New openings, initiatives and results


HNH Hospitality S.p.A. closes 2020 financial year with revenue at 21.4 million Euros, down 34.3%, due to the pandemic.

HNH Hospitality S.p.A. generated an overall revenue from directly managed hotels of 21.4 million Euros in the financial year closed on 31 October 2020, down 34.3% compared to 2019, when the period had been shortened to ten months due to the change in the financial year closing date. The figure should be considered provisional, as it is still potentially subject to minimum variations.

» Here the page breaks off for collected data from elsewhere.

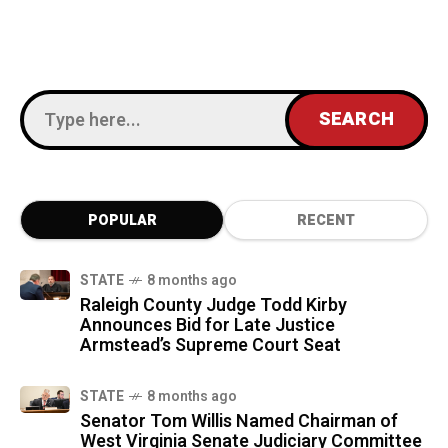
POPULAR
RECENT
STATE
8 months ago
Raleigh County Judge Todd Kirby
Announces Bid for Late Justice
Armstead’s Supreme Court Seat
STATE
8 months ago
Senator Tom Willis Named Chairman of
West Virginia Senate Judiciary Committee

The financial year that has just ended was heavily conditioned by the ongoing global Covid19 pandemic, which has forced many hotels in the Group to close since March, for different periods and in some cases still today. The closings during the year have led to a 30.6% reduction in available rooms from the initial inventory.

A detailed analysis of the indicators reveals that the Average Daily Rate of the rooms dropped 15.1%, from Euro 120.30 in 2019 to Euro 102.40 in 2020. The Occupancy Rate, on the other hand, was hit harder by the current health crisis, dropping from 79.1% in 2019 to 46.7% in 2020.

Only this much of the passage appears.